Finding Help for a Hurting Heart: A Faith-Based Plan for Meeting Unmet Needs

I. The Pain

The hurt we feel is not really the result of the adverse circumstances or people in our lives, as we may think, but the result of our unmet needs - the normal, in-born, multi-dimensional needs we have that have not been met.

II. The Problem

This means, our pain is not really the problem, but the symptom or result of the problem. Also, the problem is not what is present in our lives that hurts, but what is missing in our lives that helps.

To illustrate: Stress, commonly thought to undermine good health, is not really "the problem." In fact, stress (defined in the dictionary as "a weight or demand") is a good thing! That's why gym weights are heavy.

Instead, the problem is the absence of strength sufficient to support the stress or weight (in which case, the health risk is not stress, but "strain").

For example, if a demand is made of a muscle greater than its strength to bear it, it can tear or rupture. Also, what we sometimes call a stress fracture of a bone is actually a strain fracture.

Injury, then, is the result of a weight or demand in our lives that is greater than the strength we have to support it. This is true whether it is physical, emotional, financial, or relational.

III. The Provisions

The distinctive principle guiding Christian counseling is that God has provided adequate resources in creation (the soil and atmosphere), community (support relationships in the home and church), and especially Christ (his Blood/death for us and his Life in us) to meet every human need - physically, psychologically, and spiritually.

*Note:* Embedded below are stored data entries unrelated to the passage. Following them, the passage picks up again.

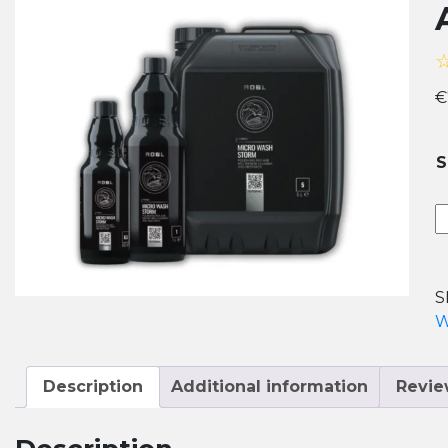
€
S
A
M
W
S
S
P
W
&
M
C
Description
Additional information
Revie
q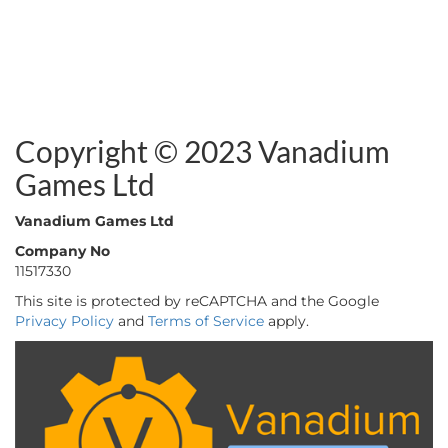
Copyright © 2023 Vanadium
Games Ltd
Vanadium Games Ltd
Company No
11517330
This site is protected by reCAPTCHA and the Google
Privacy Policy
and
Terms of Service
apply.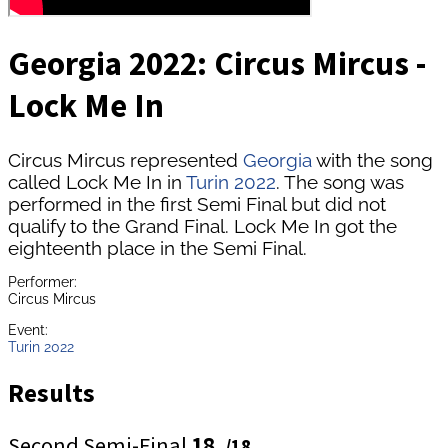
Georgia 2022: Circus Mircus -
Lock Me In
Circus Mircus represented
Georgia
with the song
called Lock Me In in
Turin 2022
. The song was
performed in the first Semi Final but did not
qualify to the Grand Final. Lock Me In got the
eighteenth place in the Semi Final.
Performer:
Circus Mircus
Event:
Turin 2022
Results
Second Semi-Final
18.
/18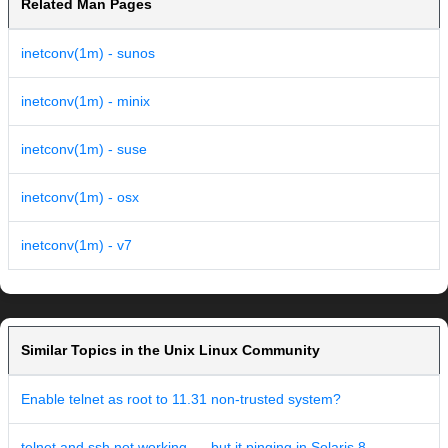
Related Man Pages
inetconv(1m) - sunos
inetconv(1m) - minix
inetconv(1m) - suse
inetconv(1m) - osx
inetconv(1m) - v7
Similar Topics in the Unix Linux Community
Enable telnet as root to 11.31 non-trusted system?
telnet and ssh not working .... but it pinging in Solaris 8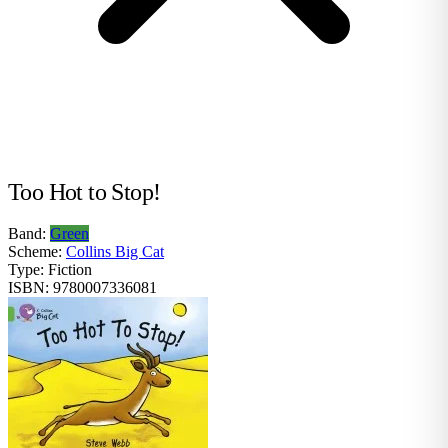
Too Hot to Stop!
Band:
Green
Scheme:
Collins Big Cat
Type:
Fiction
ISBN:
9780007336081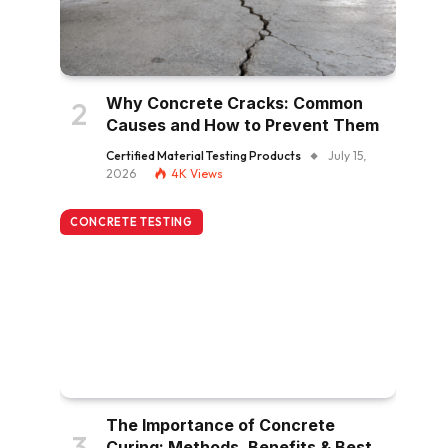
Why Concrete Cracks: Common
Causes and How to Prevent Them
Certified Material Testing Products
July 15,
2026
4K
Views
CONCRETE TESTING
The Importance of Concrete
Curing: Methods, Benefits & Best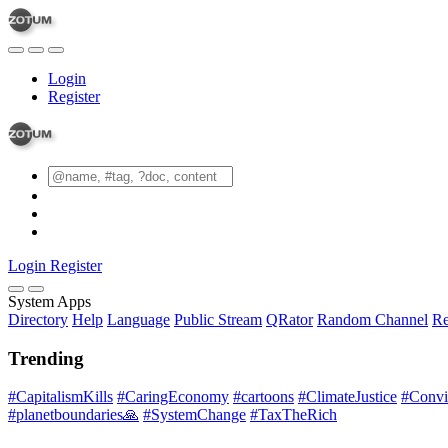
Login
Register
Login
Register
System Apps
Directory
Help
Language
Public Stream
QRator
Random Channel
Re
Trending
#CapitalismKills
#CaringEconomy
#cartoons
#ClimateJustice
#Conviv
#planetboundaries🙏
#SystemChange
#TaxTheRich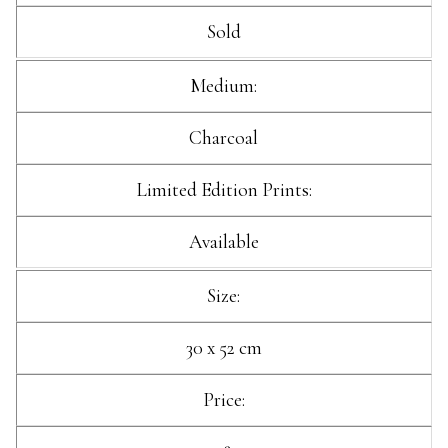
Sold
Medium:
Charcoal
Limited Edition Prints:
Available
Size:
30 x 52 cm
Price: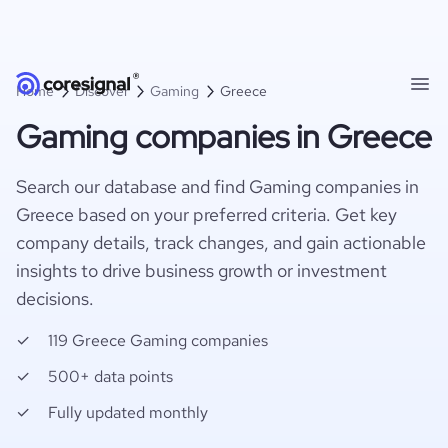
Home
Discover
Gaming
Greece
Gaming companies in Greece
Search our database and find Gaming companies in
Greece based on your preferred criteria. Get key
company details, track changes, and gain actionable
insights to drive business growth or investment
decisions.
119 Greece Gaming companies
500+ data points
Fully updated monthly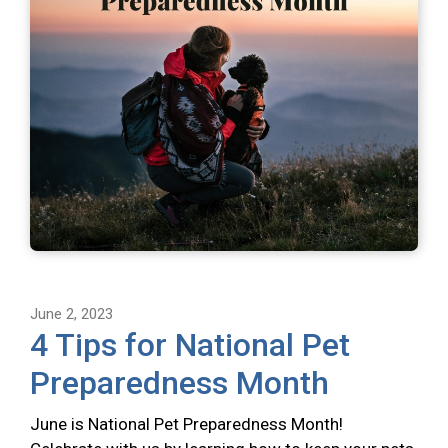
June 2, 2023
4 Tips for National Pet
Preparedness Month
June is National Pet Preparedness Month!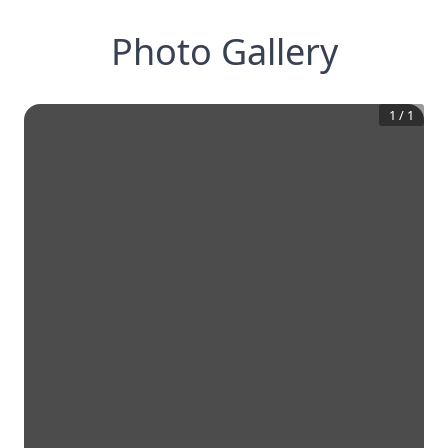
Photo Gallery
1
/
1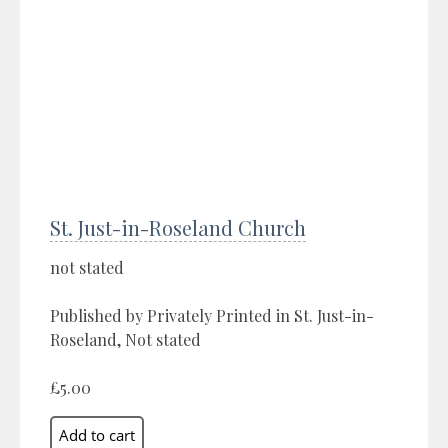
St. Just-in-Roseland Church
not stated
Published by Privately Printed in St. Just-in-
Roseland, Not stated
£5.00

For example, in creation God stored minerals and fuel in the earth, gave fertility to the soil, provided sunshine and rain to maintain geological and other processes, wind and lightning for energy, and placed the earth in relation to the sun at just the precise distance and tilt, as scientists now know, to provide just the right atmosphere - without which life would be impossible.

In his book, "Mistakes God Did Not Make," R.I. Humbred noted that God colored the grass green and the sky blue, instead of red. He placed our eyes on the front of our heads instead of the back. He also put our noses above our mouths so that we can smell the food we eat - before we eat it.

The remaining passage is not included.